Life events, whether expected or unexpected, affect people in different ways, and they react in different ways. You can have parallel circumstances with someone, but because you are both unique – whether it’s in your personalities, viewpoints, dreams for the future, and so on – your paths will ultimately diverge.

Angela and Colin

Picture two individuals, Angela and Colin, who are complete strangers to each other but have a lot in common. They’re the same age, married, and have two kids each. They earn the same income and each is the primary income earner. Angela and Colin will face the same life events, but their financial plans will evolve in different ways.

More income

While their kids were very young, Angela’s husband and Colin’s wife were stay-at-home parents. Now that the kids are in school, their spouses re-enter the workforce, and because of this, each couple has extra income.
Colin and his wife want to allocate the extra income to two goals: paying down the mortgage faster and bumping up their retirement savings so they can retire earlier.
Angela and her husband, on the other hand, have a different idea. For some time they’ve dreamed of purchasing a cottage to begin a new family tradition. They’ll now invest toward this goal through their Tax-Free Savings Accounts (TFSAs) and a joint non-registered account.

Job loss

A corporate reorganization hits both Angela and Colin, and both lose their jobs.
Once his severance runs out, Colin and his wife begin to feel anxious. Colin decides to speed up the job hunt and ultimately accepts a lower-paying position. To compensate, his wife switches from working part-time to full-time.
Angela, on the other hand, is determined to continue searching for her desired position.
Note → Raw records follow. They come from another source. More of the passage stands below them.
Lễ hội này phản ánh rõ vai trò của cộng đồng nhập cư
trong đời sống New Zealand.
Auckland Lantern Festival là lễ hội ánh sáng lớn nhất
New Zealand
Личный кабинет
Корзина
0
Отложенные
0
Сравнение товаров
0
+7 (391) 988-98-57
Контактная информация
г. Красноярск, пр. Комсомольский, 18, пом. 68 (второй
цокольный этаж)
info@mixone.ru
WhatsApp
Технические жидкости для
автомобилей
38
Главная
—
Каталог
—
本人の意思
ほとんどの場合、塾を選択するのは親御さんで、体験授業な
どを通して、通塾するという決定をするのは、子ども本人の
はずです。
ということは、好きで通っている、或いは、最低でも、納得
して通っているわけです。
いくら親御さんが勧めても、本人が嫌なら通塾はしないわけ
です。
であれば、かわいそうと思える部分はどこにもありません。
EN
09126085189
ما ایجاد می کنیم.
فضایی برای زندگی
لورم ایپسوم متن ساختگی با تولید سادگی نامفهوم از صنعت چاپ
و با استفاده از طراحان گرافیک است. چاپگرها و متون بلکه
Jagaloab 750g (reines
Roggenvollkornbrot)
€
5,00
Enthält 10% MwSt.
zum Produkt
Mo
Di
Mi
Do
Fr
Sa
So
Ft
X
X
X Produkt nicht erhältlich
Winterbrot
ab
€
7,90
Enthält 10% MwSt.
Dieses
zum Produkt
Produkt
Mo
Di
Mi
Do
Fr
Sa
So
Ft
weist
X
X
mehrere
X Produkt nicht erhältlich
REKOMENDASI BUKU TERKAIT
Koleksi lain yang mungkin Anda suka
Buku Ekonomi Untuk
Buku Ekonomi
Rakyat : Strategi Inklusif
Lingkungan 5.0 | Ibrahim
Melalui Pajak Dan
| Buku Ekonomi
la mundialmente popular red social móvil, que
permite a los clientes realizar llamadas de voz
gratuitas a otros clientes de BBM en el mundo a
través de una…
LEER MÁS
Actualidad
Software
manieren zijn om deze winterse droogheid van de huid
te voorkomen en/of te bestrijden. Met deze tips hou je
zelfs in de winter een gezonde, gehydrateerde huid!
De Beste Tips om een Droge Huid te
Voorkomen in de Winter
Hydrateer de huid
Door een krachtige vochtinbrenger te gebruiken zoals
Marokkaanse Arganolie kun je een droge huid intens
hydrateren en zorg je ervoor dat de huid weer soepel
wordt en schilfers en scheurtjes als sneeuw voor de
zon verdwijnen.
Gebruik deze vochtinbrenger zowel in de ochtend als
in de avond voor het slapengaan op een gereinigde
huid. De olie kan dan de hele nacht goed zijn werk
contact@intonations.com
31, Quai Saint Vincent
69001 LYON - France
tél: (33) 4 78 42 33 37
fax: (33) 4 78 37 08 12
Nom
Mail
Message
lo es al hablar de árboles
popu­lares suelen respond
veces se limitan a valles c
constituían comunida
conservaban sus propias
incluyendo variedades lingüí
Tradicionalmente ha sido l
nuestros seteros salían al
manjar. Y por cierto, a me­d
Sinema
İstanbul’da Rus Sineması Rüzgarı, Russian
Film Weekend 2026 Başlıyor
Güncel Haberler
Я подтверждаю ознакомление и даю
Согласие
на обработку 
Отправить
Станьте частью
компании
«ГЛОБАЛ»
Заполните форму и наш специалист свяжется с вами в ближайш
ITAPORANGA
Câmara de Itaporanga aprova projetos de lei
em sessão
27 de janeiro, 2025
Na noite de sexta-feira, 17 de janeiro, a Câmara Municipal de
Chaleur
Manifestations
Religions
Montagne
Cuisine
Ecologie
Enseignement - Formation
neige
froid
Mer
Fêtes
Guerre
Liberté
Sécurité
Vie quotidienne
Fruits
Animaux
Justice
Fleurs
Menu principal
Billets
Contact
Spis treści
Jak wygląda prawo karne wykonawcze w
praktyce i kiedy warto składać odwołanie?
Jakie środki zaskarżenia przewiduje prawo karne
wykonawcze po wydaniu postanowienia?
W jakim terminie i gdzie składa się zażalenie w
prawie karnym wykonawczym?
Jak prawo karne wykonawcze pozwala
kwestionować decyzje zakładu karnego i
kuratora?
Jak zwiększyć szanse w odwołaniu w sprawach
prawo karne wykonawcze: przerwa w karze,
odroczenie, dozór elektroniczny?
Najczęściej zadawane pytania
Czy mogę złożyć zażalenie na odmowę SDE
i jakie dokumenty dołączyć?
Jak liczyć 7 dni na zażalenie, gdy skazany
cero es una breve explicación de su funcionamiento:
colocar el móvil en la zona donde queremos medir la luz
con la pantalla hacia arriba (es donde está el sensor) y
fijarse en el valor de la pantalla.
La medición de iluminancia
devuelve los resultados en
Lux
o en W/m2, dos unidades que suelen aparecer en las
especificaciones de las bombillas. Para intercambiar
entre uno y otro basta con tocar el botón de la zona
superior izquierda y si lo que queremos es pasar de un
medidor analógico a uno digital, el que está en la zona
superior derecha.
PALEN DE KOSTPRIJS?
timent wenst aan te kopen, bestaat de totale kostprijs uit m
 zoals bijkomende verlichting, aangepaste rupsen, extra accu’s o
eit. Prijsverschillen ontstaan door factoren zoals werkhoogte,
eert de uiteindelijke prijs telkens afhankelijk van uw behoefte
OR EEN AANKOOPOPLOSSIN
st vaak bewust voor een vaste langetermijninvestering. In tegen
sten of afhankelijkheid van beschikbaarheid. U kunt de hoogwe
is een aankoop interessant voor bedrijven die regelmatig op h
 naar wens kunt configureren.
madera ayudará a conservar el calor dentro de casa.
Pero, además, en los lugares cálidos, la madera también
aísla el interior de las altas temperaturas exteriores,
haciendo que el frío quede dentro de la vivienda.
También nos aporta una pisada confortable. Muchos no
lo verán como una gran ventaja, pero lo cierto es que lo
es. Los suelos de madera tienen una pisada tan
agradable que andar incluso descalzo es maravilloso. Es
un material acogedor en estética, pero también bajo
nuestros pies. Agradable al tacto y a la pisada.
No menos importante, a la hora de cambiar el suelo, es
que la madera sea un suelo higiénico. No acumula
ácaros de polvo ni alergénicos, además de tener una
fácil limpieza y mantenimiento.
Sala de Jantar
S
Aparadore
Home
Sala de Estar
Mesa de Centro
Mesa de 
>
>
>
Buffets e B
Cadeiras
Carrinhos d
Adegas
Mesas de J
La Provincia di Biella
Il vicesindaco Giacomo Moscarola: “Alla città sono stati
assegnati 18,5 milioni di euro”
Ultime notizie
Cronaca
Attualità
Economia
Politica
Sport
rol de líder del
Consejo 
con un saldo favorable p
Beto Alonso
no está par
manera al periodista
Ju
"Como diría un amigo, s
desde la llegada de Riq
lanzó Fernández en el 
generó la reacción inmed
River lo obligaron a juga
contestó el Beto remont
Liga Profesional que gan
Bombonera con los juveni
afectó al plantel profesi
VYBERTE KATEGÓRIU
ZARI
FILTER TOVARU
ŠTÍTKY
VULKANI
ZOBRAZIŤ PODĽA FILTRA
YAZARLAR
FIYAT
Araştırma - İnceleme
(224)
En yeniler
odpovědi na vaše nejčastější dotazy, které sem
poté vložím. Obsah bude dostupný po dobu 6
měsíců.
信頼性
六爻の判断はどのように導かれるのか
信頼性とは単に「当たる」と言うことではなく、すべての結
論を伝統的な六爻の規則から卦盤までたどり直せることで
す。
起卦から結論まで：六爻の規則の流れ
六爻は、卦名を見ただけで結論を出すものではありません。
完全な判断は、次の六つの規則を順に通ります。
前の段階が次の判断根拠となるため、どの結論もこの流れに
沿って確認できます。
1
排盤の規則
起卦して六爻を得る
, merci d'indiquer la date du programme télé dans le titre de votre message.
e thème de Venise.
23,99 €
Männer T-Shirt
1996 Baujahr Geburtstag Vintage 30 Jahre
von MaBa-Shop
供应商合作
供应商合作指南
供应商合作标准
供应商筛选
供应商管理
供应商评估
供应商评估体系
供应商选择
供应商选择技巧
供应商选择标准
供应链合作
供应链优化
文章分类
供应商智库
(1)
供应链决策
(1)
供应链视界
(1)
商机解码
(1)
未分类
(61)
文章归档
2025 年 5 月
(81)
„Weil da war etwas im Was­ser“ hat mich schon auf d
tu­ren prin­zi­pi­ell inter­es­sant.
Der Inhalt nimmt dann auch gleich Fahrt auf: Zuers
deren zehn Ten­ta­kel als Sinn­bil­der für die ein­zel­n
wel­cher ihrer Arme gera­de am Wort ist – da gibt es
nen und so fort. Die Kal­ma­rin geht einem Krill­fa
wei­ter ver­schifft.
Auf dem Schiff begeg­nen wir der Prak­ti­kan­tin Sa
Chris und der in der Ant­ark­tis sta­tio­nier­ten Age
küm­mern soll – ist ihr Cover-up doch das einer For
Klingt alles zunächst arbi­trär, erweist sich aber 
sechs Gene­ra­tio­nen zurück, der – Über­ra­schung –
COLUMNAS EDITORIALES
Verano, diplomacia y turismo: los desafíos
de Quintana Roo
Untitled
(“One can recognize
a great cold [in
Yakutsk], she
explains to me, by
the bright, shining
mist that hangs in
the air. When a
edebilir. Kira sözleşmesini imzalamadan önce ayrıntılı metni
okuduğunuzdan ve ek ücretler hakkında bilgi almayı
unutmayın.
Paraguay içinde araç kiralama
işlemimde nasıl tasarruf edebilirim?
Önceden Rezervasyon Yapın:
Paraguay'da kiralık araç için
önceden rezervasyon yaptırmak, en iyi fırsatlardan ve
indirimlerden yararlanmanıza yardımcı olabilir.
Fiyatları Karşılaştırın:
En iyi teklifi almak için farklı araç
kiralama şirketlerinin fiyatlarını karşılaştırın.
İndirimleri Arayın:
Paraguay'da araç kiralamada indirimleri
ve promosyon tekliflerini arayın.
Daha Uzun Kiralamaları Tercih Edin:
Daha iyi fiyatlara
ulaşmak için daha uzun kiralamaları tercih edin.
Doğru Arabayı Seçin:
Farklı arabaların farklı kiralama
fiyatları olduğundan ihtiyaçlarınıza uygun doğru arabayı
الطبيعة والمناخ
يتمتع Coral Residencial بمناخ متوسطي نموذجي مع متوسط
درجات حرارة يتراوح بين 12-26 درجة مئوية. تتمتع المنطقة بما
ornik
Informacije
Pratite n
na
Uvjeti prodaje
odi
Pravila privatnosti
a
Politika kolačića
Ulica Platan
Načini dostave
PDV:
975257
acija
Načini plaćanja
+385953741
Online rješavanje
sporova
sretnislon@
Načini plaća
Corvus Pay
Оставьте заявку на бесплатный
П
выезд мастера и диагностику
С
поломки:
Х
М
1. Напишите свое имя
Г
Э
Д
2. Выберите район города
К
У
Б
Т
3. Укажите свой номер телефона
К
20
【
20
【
She meets with her advisor and they develop a plan to buy time, combining employment insurance benefits, household budgeting and drawing from her emergency fund. Her search is successful.

An inheritance

While in their early 50s, Angela and Colin each receive an inheritance. Angela uses this windfall to anchor her portfolio with conservative investments, which enable her to take on more risk in order to seek out potentially higher returns with the rest of her investments.
For Colin, however, the inheritance means he no longer needs to aim for a higher return to meet his financial objectives. He reduces his level of risk.

A parent’s health suffers

When Angela’s father suffers a stroke, she fulfills his wish to remain at home and arranges for 24-hour private nursing care, paid out of her own pocket. Also, Angela and her husband decide to purchase long-term care insurance for themselves.
When Colin’s mother has a stroke, he and his wife consider several options and the financial consequences of each. They decide that Colin’s wife will leave her job to help care for her mother-in-law. They plan to monitor the situation over time and adjust their plan as needed.

A customized financial plan

Your personality, beliefs, goals and choices shape your life journey – this includes the financial aspects. To prepare for more events that come your way, consider having a financial plan that is tailored to your needs.